Teraz powiem o zarażaniu pasją innych.Na harmonijce gra Kasia moja córa.Do wyetępów w konkursach namówiłem innych,którzy też zostali laureatami.W środowiskach gdzie występowałem niektórzy zaczęli grać na czymkolwiek. Techniki grania dzielę na podstawowe wydobywanie dżwieków pojedyńczych lub zbiorowych oraz na granie toku melodycznego z równoczesnym akompaniamentem językiem.Ta ostatnia technika jest szczytem osiągnięć twórczych i daje harmonijce status instrumentu solowego. Wrażenie grania dwóch harmonijek przy tej technice jest niewiarygodne bo język spełnia dwie role jednocześnie. Zatyka otwory celem wydobywania dżwięków obok języka i jednocześnie uwalnia otwory aby wydobyć akord. Rytm języka jest do opanowania i stanowi kluczowe znaczenie tego akordowania.
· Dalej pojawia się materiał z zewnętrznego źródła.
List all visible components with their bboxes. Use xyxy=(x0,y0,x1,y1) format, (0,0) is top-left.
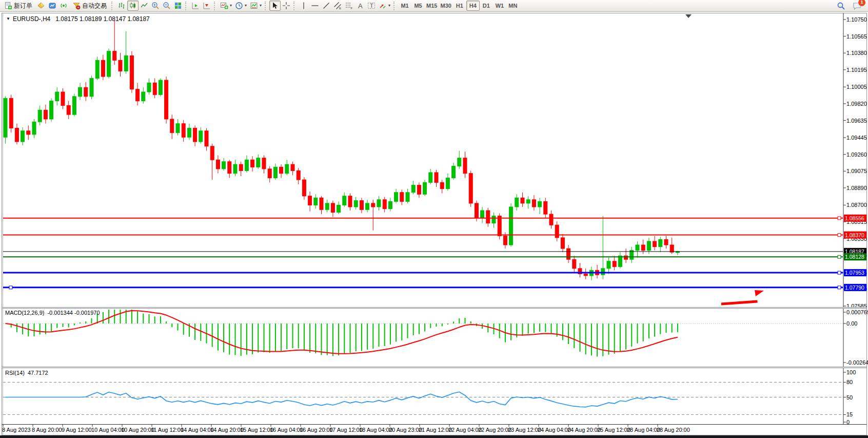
candle-body xyxy=(302,180,306,196)
rsi-name: RSI(14) xyxy=(5,370,25,376)
signals-button[interactable] xyxy=(58,1,69,11)
candle-body xyxy=(337,205,341,212)
candle-body xyxy=(348,196,352,207)
candle-body xyxy=(257,158,260,167)
line-handle[interactable] xyxy=(838,234,841,237)
search-button[interactable] xyxy=(835,1,847,11)
candle-body xyxy=(15,128,18,142)
line-handle[interactable] xyxy=(9,286,12,289)
timeframe-button-m5[interactable]: M5 xyxy=(411,1,425,11)
candle-body xyxy=(314,198,318,205)
templates-button[interactable]: ▾ xyxy=(248,1,263,11)
equidistant-channel-icon: E xyxy=(333,2,342,10)
time-tick-label: 28 Aug 20:00 xyxy=(657,427,690,433)
auto-scroll-button[interactable] xyxy=(190,1,201,11)
text-label-button[interactable]: T xyxy=(366,1,377,11)
time-tick-label: 24 Aug 04:00 xyxy=(538,427,571,433)
candle-body xyxy=(308,196,312,205)
timeframe-button-m15[interactable]: M15 xyxy=(425,1,439,11)
candle-body xyxy=(377,200,381,207)
timeframe-button-w1[interactable]: W1 xyxy=(493,1,506,11)
time-tick-label: 10 Aug 20:00 xyxy=(121,427,154,433)
indicators-button[interactable]: ▾ xyxy=(219,1,233,11)
periods-button[interactable]: ▾ xyxy=(233,1,248,11)
candle-body xyxy=(653,241,657,247)
candle-body xyxy=(153,83,156,94)
candle-body xyxy=(280,167,283,173)
price-tick-label: 1.10380 xyxy=(846,50,867,56)
time-tick-label: 14 Aug 04:00 xyxy=(181,427,214,433)
market-button[interactable] xyxy=(35,1,47,11)
timeframe-button-m1[interactable]: M1 xyxy=(398,1,411,11)
timeframe-button-h4[interactable]: H4 xyxy=(466,1,480,11)
candle-body xyxy=(561,238,564,249)
candle-body xyxy=(440,182,444,188)
crosshair-button[interactable] xyxy=(281,1,292,11)
line-handle[interactable] xyxy=(838,271,841,274)
zoom-out-button[interactable] xyxy=(161,1,172,11)
candle-body xyxy=(107,51,111,77)
arrows-button[interactable]: ▾ xyxy=(377,1,392,11)
timeframe-button-h1[interactable]: H1 xyxy=(453,1,466,11)
candle-body xyxy=(268,169,271,178)
text-label-icon: T xyxy=(367,2,376,10)
line-handle[interactable] xyxy=(838,286,841,289)
candlestick-chart-button[interactable] xyxy=(127,1,139,11)
chart-canvas[interactable]: 1.107501.105651.103801.101951.100051.098… xyxy=(0,0,868,438)
vertical-line-button[interactable] xyxy=(298,1,309,11)
line-price-label: 1.08556 xyxy=(845,215,864,221)
autotrading-button[interactable]: 自动交易 xyxy=(69,1,110,11)
timeframe-button-d1[interactable]: D1 xyxy=(480,1,493,11)
candle-body xyxy=(119,60,122,71)
candle-body xyxy=(452,166,456,178)
bar-chart-button[interactable] xyxy=(116,1,127,11)
market-icon xyxy=(37,2,45,10)
line-handle[interactable] xyxy=(838,255,841,258)
line-handle[interactable] xyxy=(838,217,841,220)
equidistant-channel-button[interactable]: E xyxy=(332,1,343,11)
new-order-button[interactable]: 新订单 xyxy=(1,1,35,11)
candle-body xyxy=(641,245,645,251)
chart-shift-button[interactable] xyxy=(201,1,212,11)
horizontal-line-button[interactable] xyxy=(309,1,321,11)
macd-axis-label: 0.000769 xyxy=(846,309,868,315)
auto-scroll-icon xyxy=(191,2,200,10)
price-tick-label: 1.10750 xyxy=(846,16,867,23)
zoom-in-icon xyxy=(151,2,160,10)
fibonacci-button[interactable]: F xyxy=(343,1,354,11)
candle-body xyxy=(607,261,610,269)
price-tick-label: 1.09260 xyxy=(846,151,867,158)
time-tick-label: 18 Aug 04:00 xyxy=(359,427,392,433)
time-tick-label: 22 Aug 04:00 xyxy=(448,427,482,433)
cursor-button[interactable] xyxy=(269,1,281,11)
candle-body xyxy=(222,162,226,169)
candle-body xyxy=(228,162,231,174)
candle-body xyxy=(544,201,547,214)
profile-button[interactable] xyxy=(47,1,58,11)
candle-body xyxy=(509,207,513,245)
chart-shift-icon xyxy=(203,2,211,10)
chevron-down-icon: ▾ xyxy=(230,4,232,8)
price-tick-label: 1.10005 xyxy=(846,84,867,90)
text-button[interactable]: A xyxy=(354,1,366,11)
time-tick-label: 15 Aug 12:00 xyxy=(240,427,273,433)
line-chart-button[interactable] xyxy=(139,1,150,11)
channel-letter: E xyxy=(339,7,341,10)
candle-body xyxy=(532,200,536,207)
notifications-button[interactable]: 1 xyxy=(851,1,863,11)
candle-body xyxy=(492,216,496,223)
timeframe-button-m30[interactable]: M30 xyxy=(439,1,452,11)
tile-windows-button[interactable] xyxy=(172,1,184,11)
rsi-axis-label: 50 xyxy=(846,394,853,401)
candle-body xyxy=(233,164,237,174)
candle-body xyxy=(360,201,363,210)
signals-icon xyxy=(60,2,68,10)
toolbar-grip xyxy=(293,2,296,10)
price-tick-label: 1.10195 xyxy=(846,67,867,73)
trendline-button[interactable] xyxy=(321,1,332,11)
zoom-in-button[interactable] xyxy=(150,1,161,11)
candle-body xyxy=(411,185,415,193)
candle-body xyxy=(417,185,421,195)
symbol-dropdown-icon[interactable]: ▼ xyxy=(6,16,10,21)
timeframe-button-mn[interactable]: MN xyxy=(506,1,520,11)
Harmonijki polecam te które testuje a mianowicie chińskie Swamy,chromatyczne za 60 zł. Po dwóch latach są nie do zdarcia,nie zardzewieją jak Honery z nizszych modeli.Ponadto masz dwie harmonijki w jednej w tonacji C i Cis jak kazda chromatyczna. Polecam otwory dmuchowe okrągłe bo nie kaleczą ust i języka.Aby wybrać instrument należy go sprawdzić po wzgędem strojenia w akordach i łatwością wydmuchu dzwieku co wiąże się z wielkościa otworów. Grajmy na tych samych rostawach otworów i wielkościach. Każdy inny typ instrumentu wymaga innej siły zadęcia i nowej nauki. Znaczenie ma też grubość blaszek bo im grubsze tym trzeba więcej siły ale za to są wytrzymalsze i nie rozstrajają się łatwo. Dodaję,że Swiat zawodowców harmonijkowych toczy się innymi zasadami o których tu nie będę wspominał bo tego poziomu jeszcze nie osiągnąłem.